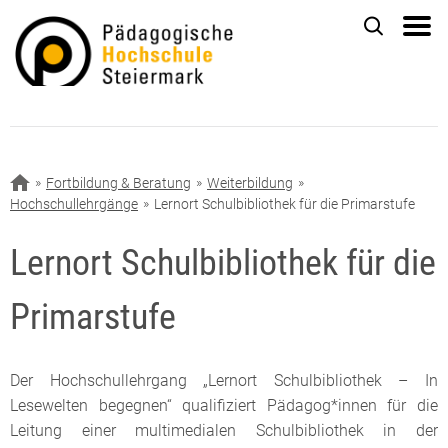
Fortbildung & Beratung
Weiterbildung
Hochschullehrgänge
Lernort Schulbibliothek für die Primarstufe
Lernort Schulbibliothek für die
Primarstufe
Der Hochschullehrgang „Lernort Schulbibliothek – In
Lesewelten begegnen“ qualifiziert Pädagog*innen für die
Leitung einer multimedialen Schulbibliothek in der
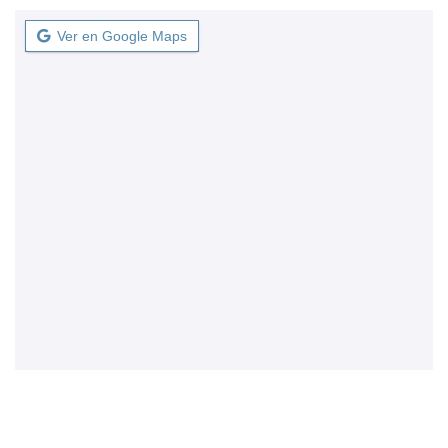
Ver en Google Maps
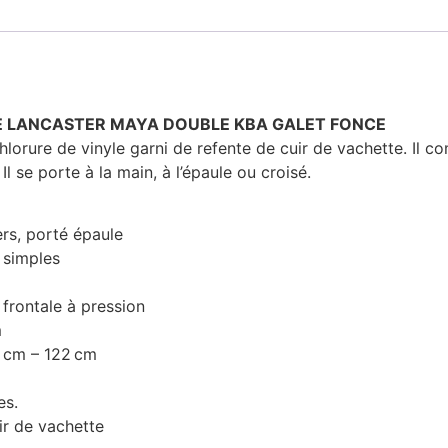
IPPE LANCASTER MAYA DOUBLE KBA GALET FONCE
lorure de vinyle garni de refente de cuir de vachette. Il 
Il se porte à la main, à l’épaule ou croisé.
ers, porté épaule
 simples
frontale à pression
m
4
cm
–
122
cm
es.
ir de vachette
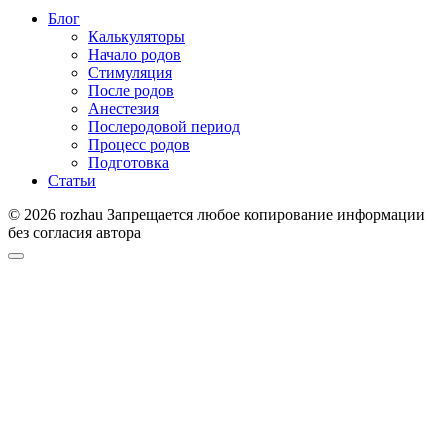
Блог
Калькуляторы
Начало родов
Стимуляция
После родов
Анестезия
Послеродовой период
Процесс родов
Подготовка
Статьи
© 2026 rozhau Запрещается любое копирование информации
без согласия автора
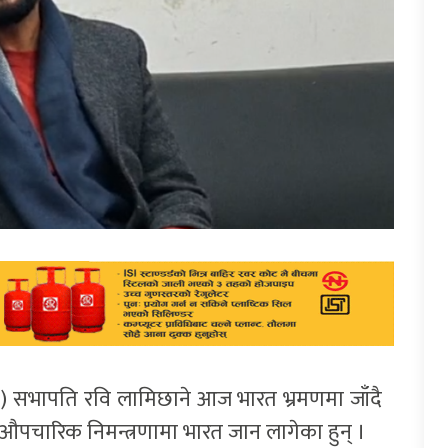
रास्वपा) सभापति रवि लामिछाने आज भारत भ्रमणमा जाँदै
 औपचारिक निमन्त्रणामा भारत जान लागेका हुन् ।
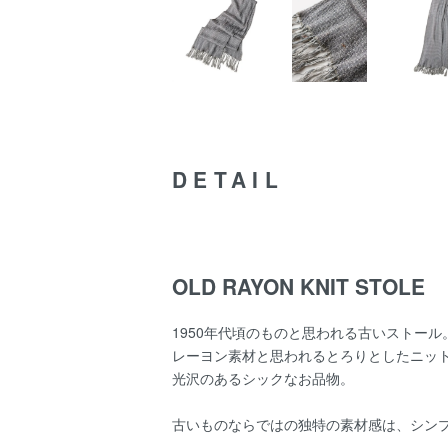
DETAIL
OLD RAYON KNIT STOLE
1950年代頃のものと思われる古いストール
レーヨン素材と思われるとろりとしたニッ
光沢のあるシックなお品物。
古いものならではの独特の素材感は、シン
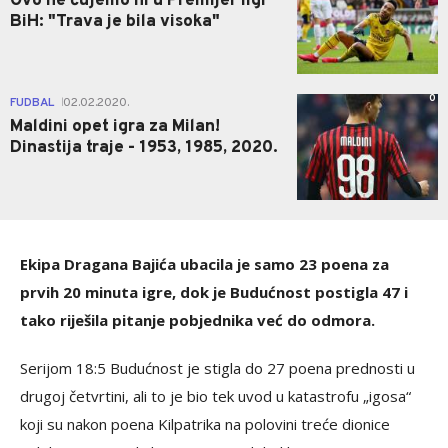
Ovo ne čujemo ni u Premijer ligi
BiH: "Trava je bila visoka"
0
FUDBAL
02.02.2020.
|
Maldini opet igra za Milan!
Dinastija traje - 1953, 1985, 2020.
Ekipa Dragana Bajića ubacila je samo 23 poena za
prvih 20 minuta igre, dok je Budućnost postigla 47 i
tako riješila pitanje pobjednika već do odmora.
Serijom 18:5 Budućnost je stigla do 27 poena prednosti u
drugoj četvrtini, ali to je bio tek uvod u katastrofu „igosa“
koji su nakon poena Kilpatrika na polovini treće dionice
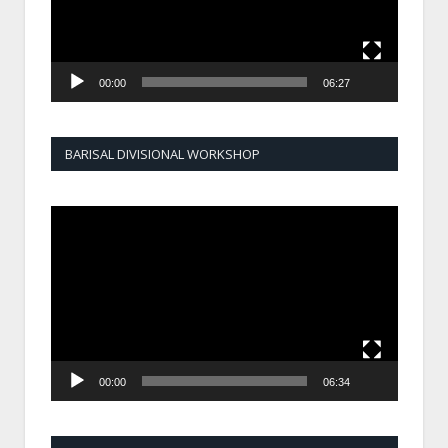
00:00
06:27
BARISAL DIVISIONAL WORKSHOP
Video
Player
00:00
06:34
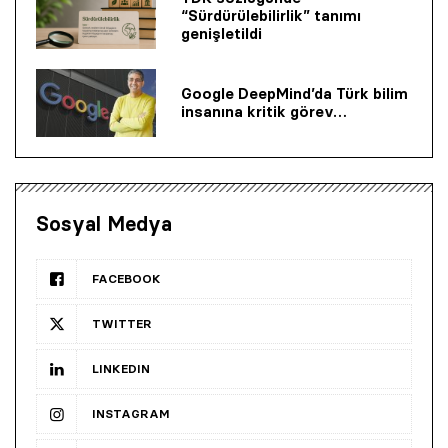
“Sürdürülebilirlik” tanımı
genişletildi
Google DeepMind’da Türk bilim
insanına kritik görev…
Sosyal Medya
FACEBOOK
TWITTER
LINKEDIN
INSTAGRAM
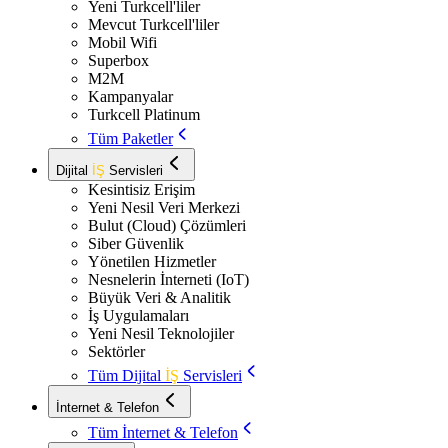
Yeni Turkcell'liler
Mevcut Turkcell'liler
Mobil Wifi
Superbox
M2M
Kampanyalar
Turkcell Platinum
Tüm Paketler
Dijital
İŞ
Servisleri
Kesintisiz Erişim
Yeni Nesil Veri Merkezi
Bulut (Cloud) Çözümleri
Siber Güvenlik
Yönetilen Hizmetler
Nesnelerin İnterneti (IoT)
Büyük Veri & Analitik
İş Uygulamaları
Yeni Nesil Teknolojiler
Sektörler
Tüm Dijital
İŞ
Servisleri
İnternet & Telefon
Tüm İnternet & Telefon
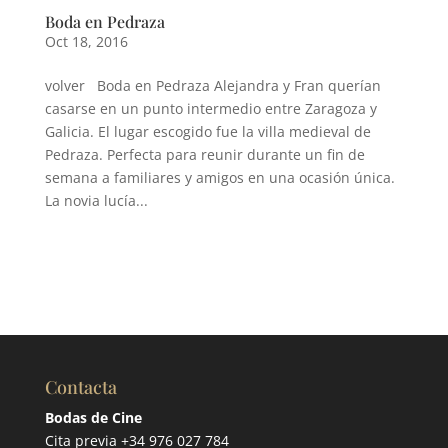
Boda en Pedraza
Oct 18, 2016
volver Boda en Pedraza Alejandra y Fran querían
casarse en un punto intermedio entre Zaragoza y
Galicia. El lugar escogido fue la villa medieval de
Pedraza. Perfecta para reunir durante un fin de
semana a familiares y amigos en una ocasión única.
La novia lucía...
Contacta
Bodas de Cine
Cita previa +34 976 027 784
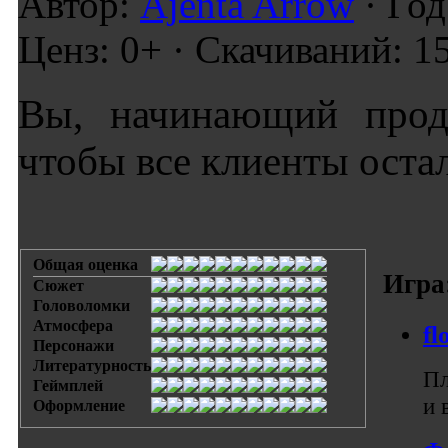
Автор:
Ajenta Arrow
· Го
Ценз: 0+ · Скачиваний: 1
Вы, начинающий прода
чтобы все клиенты оста
Общая оценка
Игра
Сюжет
Головоломки
Атмосфера
fl
Персонажи
Литературность
Пл
Геймплей
и 
Оформление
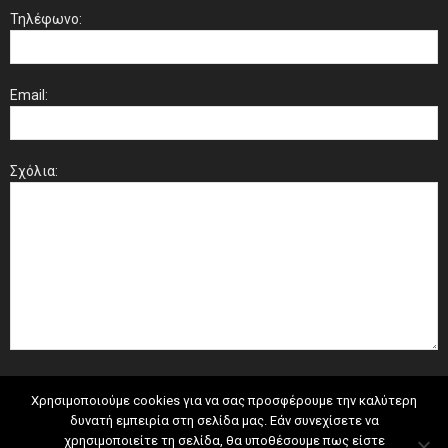
Τηλέφωνο:
Email:
Σχόλια:
Χρησιμοποιούμε cookies για να σας προσφέρουμε την καλύτερη
δυνατή εμπειρία στη σελίδα μας. Εάν συνεχίσετε να
χρησιμοποιείτε τη σελίδα, θα υποθέσουμε πως είστε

-------------------------

— Work request —
Skipping any pictures, copy the line that holds "frontale à pression" and each line after it through the last line of the records, unchanged, and no other lines.

— Task result —
frontale à pression
m
4
cm
–
122
cm
es.
ir de vachette
Блог
Калькуляторы
Начало родов
Стимуляция
После родов
Анестезия
Послеродовой период
Процесс родов
Подготовка
Статьи
© 2026 rozhau Запрещается любое копирование информации
без согласия автора
रास्वपा) सभापति रवि लामिछाने आज भारत भ्रमणमा जाँदै
 औपचारिक निमन्त्रणामा भारत जान लागेका हुन् ।
DETAIL
OLD RAYON KNIT STOLE
1950年代頃のものと思われる古いストール
レーヨン素材と思われるとろりとしたニッ
光沢のあるシックなお品物。
古いものならではの独特の素材感は、シン
Ovo ne čujemo ni u Premijer ligi
BiH: "Trava je bila visoka"
0
FUDBAL
02.02.2020.
|
Maldini opet igra za Milan!
Dinastija traje - 1953, 1985, 2020.
Ekipa Dragana Bajića ubacila je samo 23 poena za
prvih 20 minuta igre, dok je Budućnost postigla 47 i
tako riješila pitanje pobjednika već do odmora.
Serijom 18:5 Budućnost je stigla do 27 poena prednosti u
drugoj četvrtini, ali to je bio tek uvod u katastrofu „igosa“
koji su nakon poena Kilpatrika na polovini treće dionice
00:00
06:27
BARISAL DIVISIONAL WORKSHOP
Video
Player
00:00
06:34
“Sürdürülebilirlik” tanımı
genişletildi
Google DeepMind’da Türk bilim
insanına kritik görev…
Sosyal Medya
FACEBOOK
TWITTER
LINKEDIN
INSTAGRAM
Yeni Turkcell'liler
Mevcut Turkcell'liler
Mobil Wifi
Superbox
M2M
Kampanyalar
Turkcell Platinum
Tüm Paketler
Dijital
İŞ
Servisleri
Kesintisiz Erişim
Yeni Nesil Veri Merkezi
Bulut (Cloud) Çözümleri
Siber Güvenlik
Yönetilen Hizmetler
Nesnelerin İnterneti (IoT)
Büyük Veri & Analitik
İş Uygulamaları
Yeni Nesil Teknolojiler
Sektörler
Tüm Dijital
İŞ
Servisleri
İnternet & Telefon
Tüm İnternet & Telefon
Boda en Pedraza
Oct 18, 2016
volver Boda en Pedraza Alejandra y Fran querían
casarse en un punto intermedio entre Zaragoza y
Galicia. El lugar escogido fue la villa medieval de
Pedraza. Perfecta para reunir durante un fin de
semana a familiares y amigos en una ocasión única.
La novia lucía...
Contacta
Bodas de Cine
Cita previa +34 976 027 784
Автор:
Ajenta Arrow
· Го
Ценз: 0+ · Скачиваний: 1
Вы, начинающий прода
чтобы все клиенты оста
Общая оценка
Игра
Сюжет
Головоломки
Атмосфера
fl
Персонажи
Литературность
Пл
Геймплей
и 
Оформление
Τηλέφωνο:
Email:
Σχόλια:
Χρησιμοποιούμε cookies για να σας προσφέρουμε την καλύτερη
δυνατή εμπειρία στη σελίδα μας. Εάν συνεχίσετε να
χρησιμοποιείτε τη σελίδα, θα υποθέσουμε πως είστε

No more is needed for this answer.